MOSFET load switches can also be used to block reverse currents that may occur during a fault condition, such as a short circuit at the charging input. This is executed by placing two MOSFETs in series with reverse polarity (Figure 5).

Figure 5: Shown is a reverse-current protected load switch using a common-drain circuit configuration and P-channel MOSFETs. (Image source: Nexperia)

Reverse-current protection in a load switch can also be implemented using a common source arrangement. This arrangement requires access to the common source point to effect a discharge of the gate after turn-on.

In-product applications

Good examples of up-and-coming wearable devices are AR and VR glasses. These devices need highly efficient components with low power dissipation and small physical size. They use a number of MOSFET devices as switches and in power conversion (Figure 6).

Figure 6: MOSFETs play critical roles in the design of AR/VR glasses as load switches, boost converters, and battery switches (marked within the orange squares). (Image source: Nexperia)

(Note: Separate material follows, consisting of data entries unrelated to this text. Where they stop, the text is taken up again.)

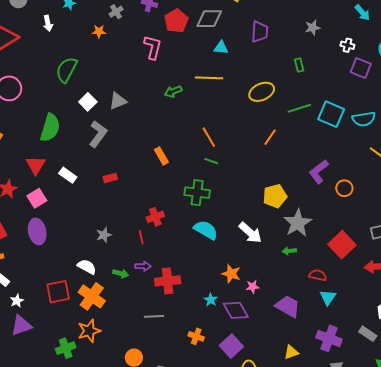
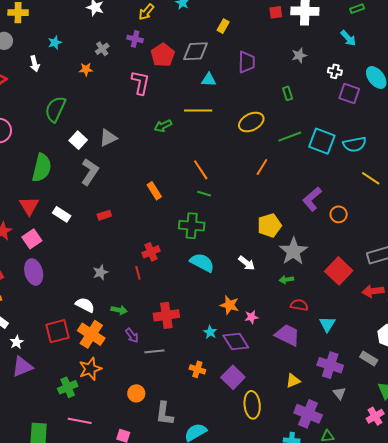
white arrow: (250, 233) -> (247, 263), size x0.7
purple arrow: (143, 266) -> (132, 335), moved, turned 56
red semicircle: (318, 275) -> (299, 305), moved

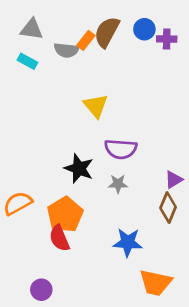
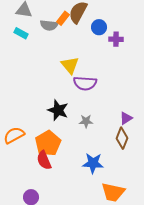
blue circle: (144, 29) -> (99, 27), moved
purple cross: (167, 39) -> (116, 39), moved
purple semicircle: (121, 149) -> (85, 83), moved

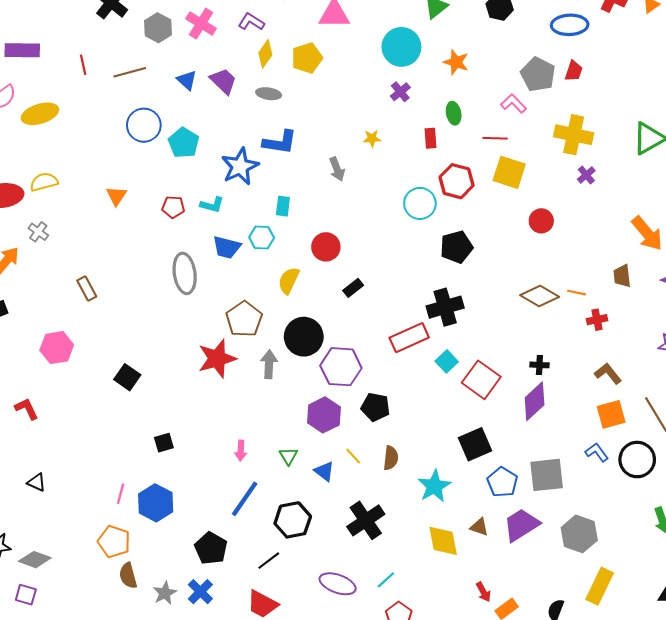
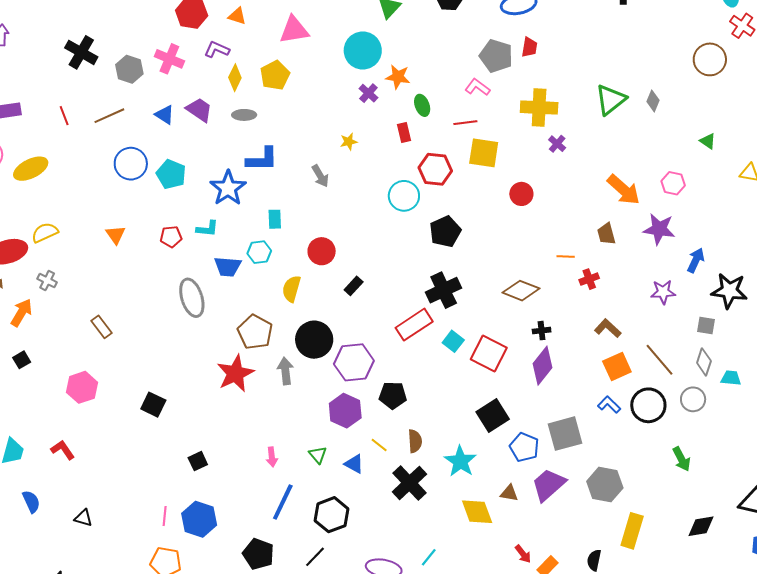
orange star: (456, 62) -> (398, 77), moved
brown diamond: (540, 296) -> (521, 291), moved
black cross: (366, 520) -> (409, 483), moved

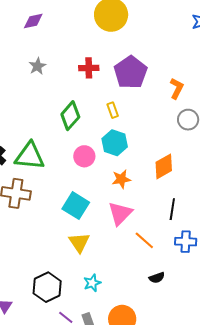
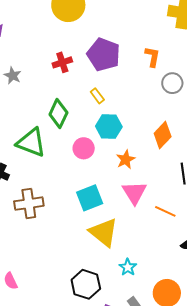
green triangle: (30, 156) -> (31, 143), moved, turned 32
cyan square: (76, 206) -> (90, 198), turned -36
yellow triangle: (79, 243) -> (104, 232), size x1.4

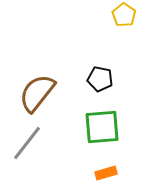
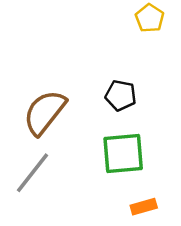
orange rectangle: (106, 173) -> (144, 207), moved

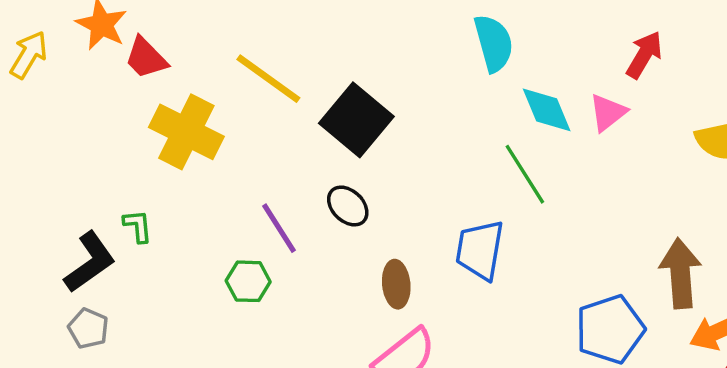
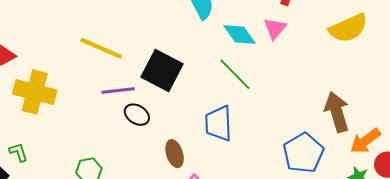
yellow line: (268, 79) -> (101, 48), moved
black square: (356, 120) -> (162, 70), moved
purple line: (279, 228) -> (118, 91), moved, turned -52

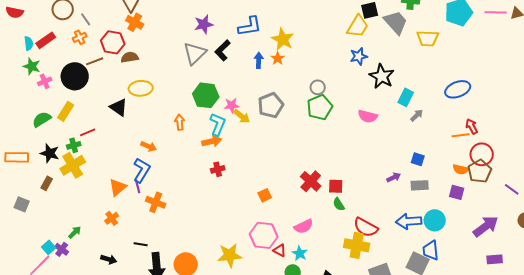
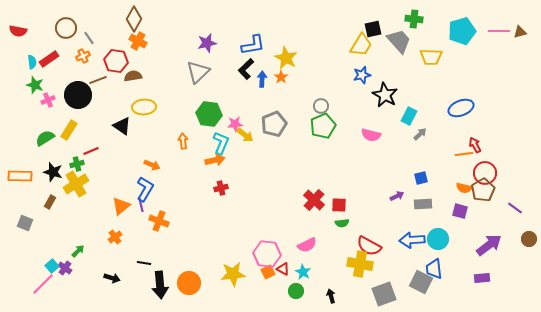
black L-shape: (223, 50) -> (246, 69), moved
blue square: (418, 159) -> (421, 178), turned -32
orange square: (265, 195) -> (268, 272), moved
green semicircle: (339, 204) -> (342, 223), turned -64
purple rectangle: (495, 259) -> (482, 278), moved

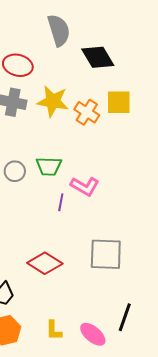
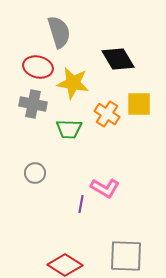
gray semicircle: (59, 30) -> (59, 32), moved
yellow star: (53, 101) -> (73, 83), moved
green trapezoid: (49, 166) -> (69, 129), moved

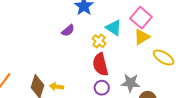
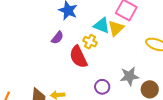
yellow triangle: (142, 37) -> (116, 28), moved
red semicircle: (100, 64) -> (78, 57), moved

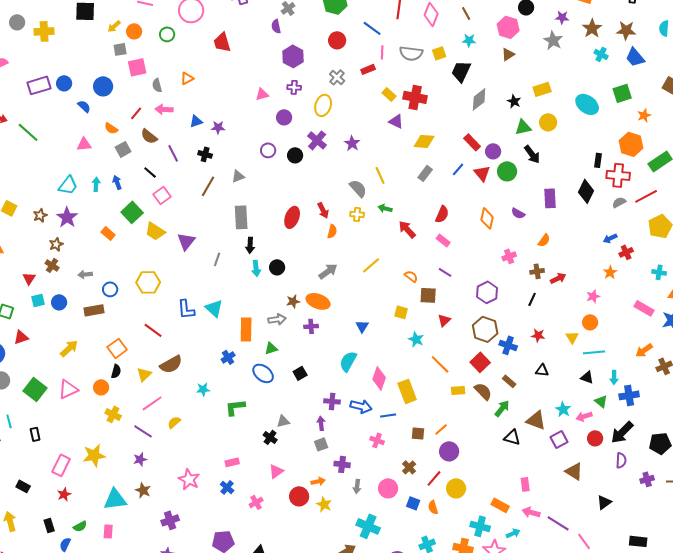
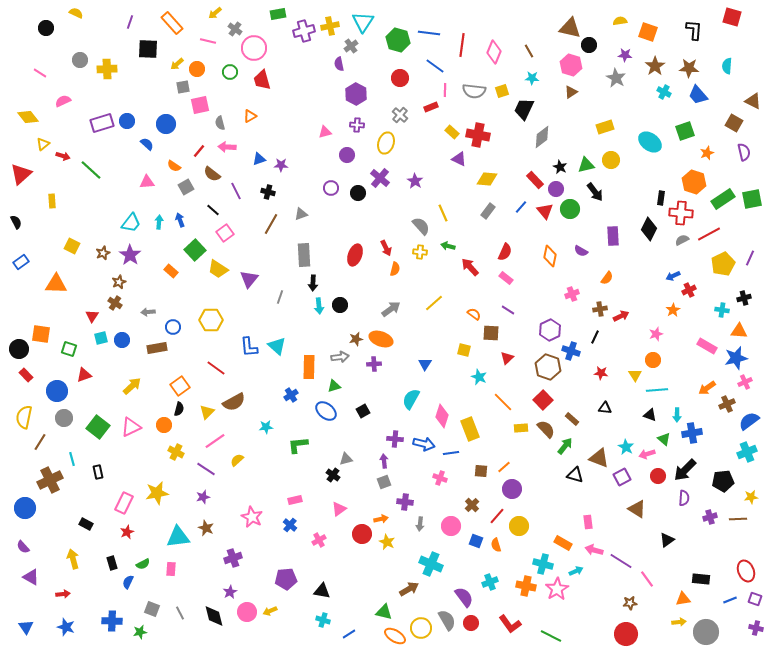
red trapezoid: (222, 42) -> (262, 80), moved
black star: (514, 101) -> (560, 167), moved
blue cross: (508, 345) -> (571, 351), moved

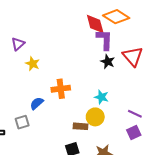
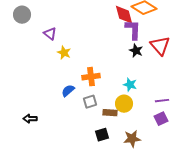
purple triangle: (18, 44) -> (50, 34), turned -40
purple line: (135, 114) -> (162, 101), turned -32
gray square: (22, 122) -> (90, 102), moved

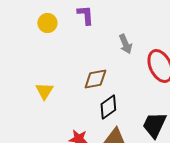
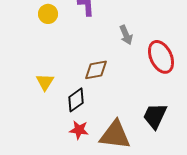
black diamond: (108, 107) -> (76, 100), moved

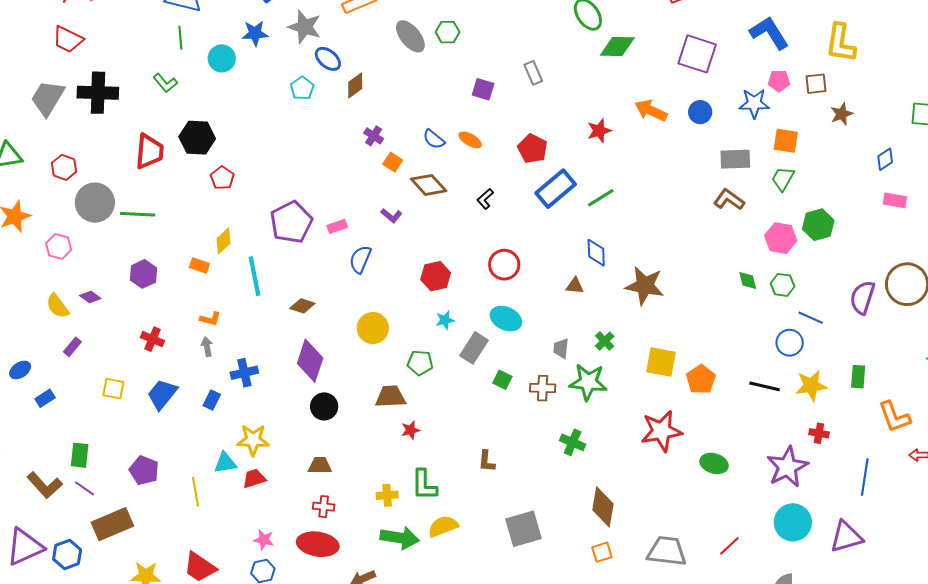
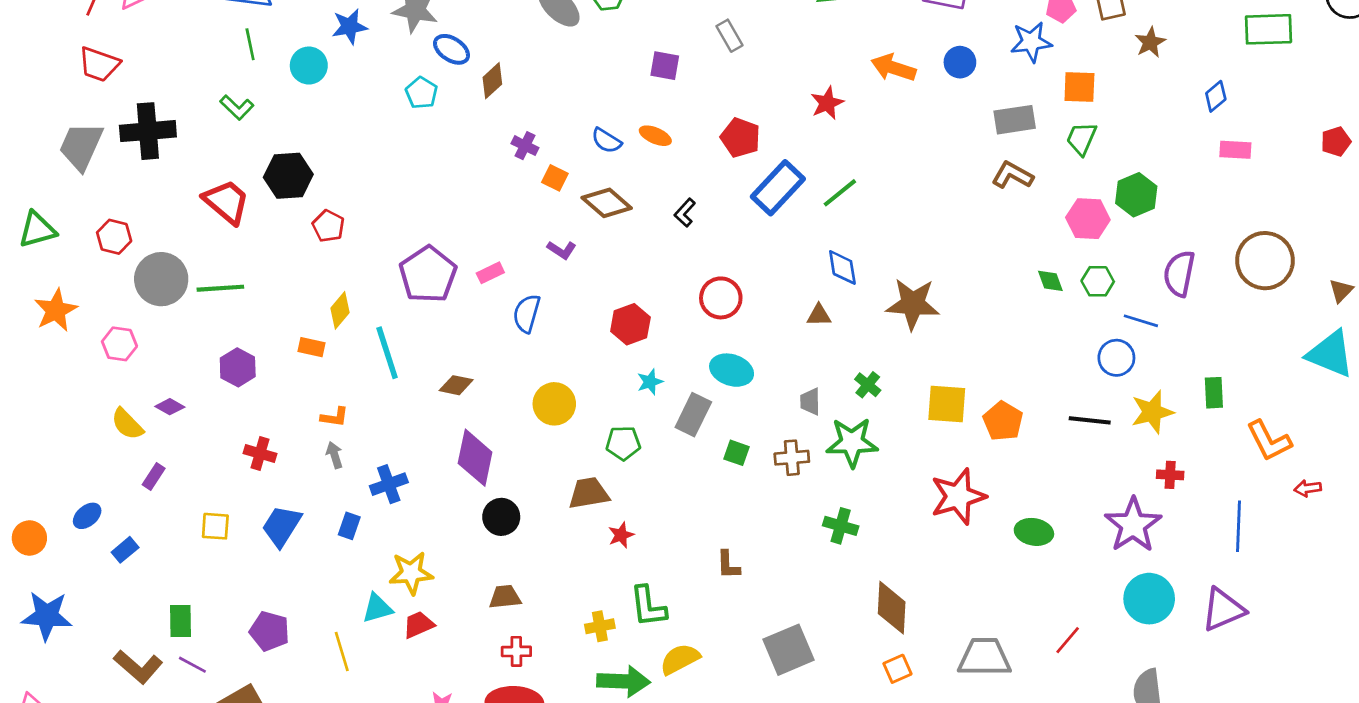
red trapezoid: (149, 151) -> (226, 202), turned -48
purple semicircle: (862, 297) -> (1179, 274), moved

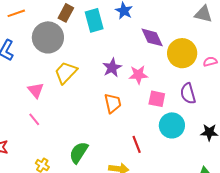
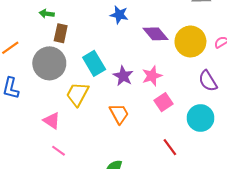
cyan rectangle: (94, 20) -> (94, 63), moved
pink square: (157, 99) -> (164, 102), moved, turned -30
orange trapezoid: (113, 103) -> (119, 114), moved

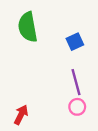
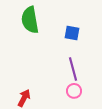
blue square: (75, 42) -> (72, 33), turned 35

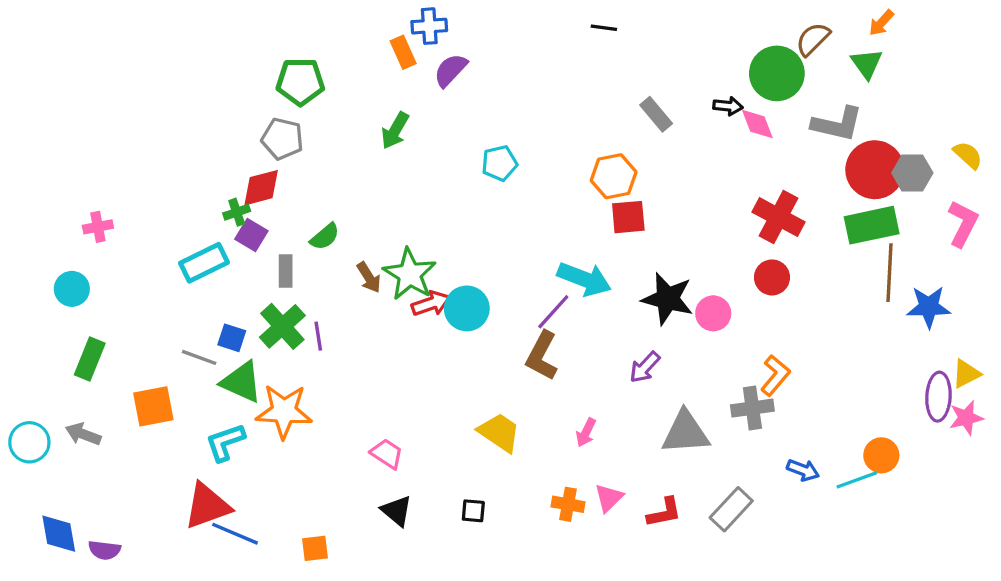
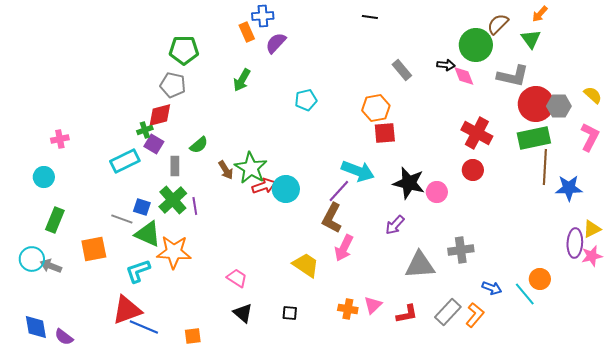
orange L-shape: (775, 375) -> (475, 315), moved
pink arrow: (586, 432) -> (344, 248), moved, size x1.5
cyan circle: (29, 442) -> (32, 259), moved
cyan line: (857, 480) -> (525, 294), turned 70
purple semicircle: (104, 550) -> (64, 337), turned 30

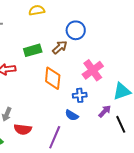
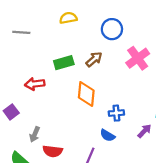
blue circle: (76, 30) -> (112, 29), moved
pink cross: (93, 70) -> (138, 58), moved

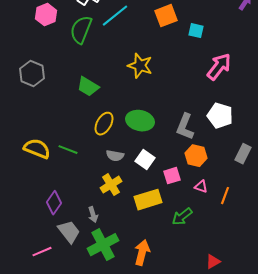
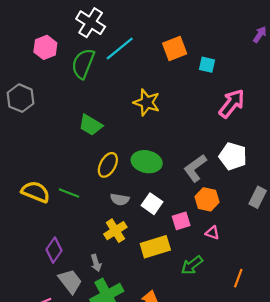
gray hexagon: (32, 74) -> (21, 98), moved
gray L-shape: (185, 127) -> (195, 168), turned 32
orange line: (225, 196) -> (238, 278), moved

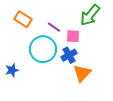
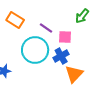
green arrow: (90, 15) -> (82, 16), size x0.7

This type of wearable device has to balance extremely long recharge intervals with the “always-on” functionality expected by users. The MOSFET switches are used to power down sections of the device when they are not being used. Note the switches: these are implemented with MOSFETs that connect and disconnect the RF front-end and the loudspeaker. On the power control side, MOSFETs are used as a battery switch and to connect to an external power source for wired charging. They are also used in a switched-mode boost power converter for the display.

Conclusion

For designers of micro-wearables and other space and power-constrained devices, the Nexperia DFN0603 package MOSFETs offer the miniature package sizes best-in-class R_DS(on) needed to implement next-generation designs. They are ideal components for use as load switches, battery switches, and in switched-mode power converters.